申命記にはその他にも、金を貸す時に不当に高い利息を取ってはならないことや、7年に1度畑を休耕にして、その年にその休耕畑が生んだ作物は貧しい人々が自由に収穫することを認める掟なども記されています。
また、レビ記の中には、麦を収穫する時に、やもめや身寄りのない子どもたち、寄留の異国人のために畑の隅を刈り取らずに残すこと、束ねる時に落とした穂は拾い上げずにそのまま畑に残しておくように(19:9-10,23:22)と記されています。ミレーの名画『落ち穂拾い』もこうした思想を背景に、聖書の物語を題材にして描かれたものであり、畑の持ち主が一本残らず無駄のないように落ち穂を集めている様子を描いた作品ではありません。

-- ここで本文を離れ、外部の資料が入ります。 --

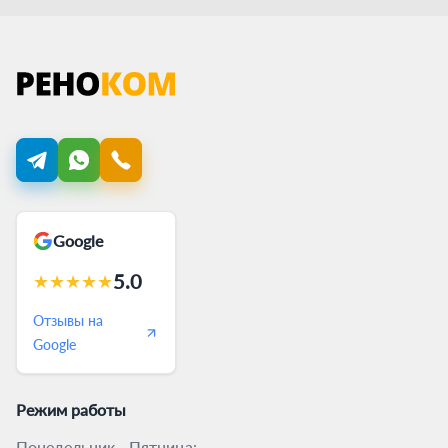
Google
5.0
★
★
★
★
★
Отзывы на
Google
Режим работы
Понедельник - Пятница:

こうした旧約聖書の律法の言葉の土台になっている精神は、イスラエルの民の中で互いに助け合うことや弱い立場の貧しい人々を配慮することであり、それは神に選ばれた民として当然のことと考えられました。そのような信仰が、次第に体系化されて制度となり、律法の文言は更に詳細に口伝として伝えられるようになったと言えるでしょ。
しかし、主イエスの時代のイスラエルの社会状況は、必ずしも旧約の律法の精神が人々の間に浸透していたわけではありませんでした。また、律法学者たちの言動も、必ずしも神の御心をこの世界に具体化するのに相応しいものではありませんでした。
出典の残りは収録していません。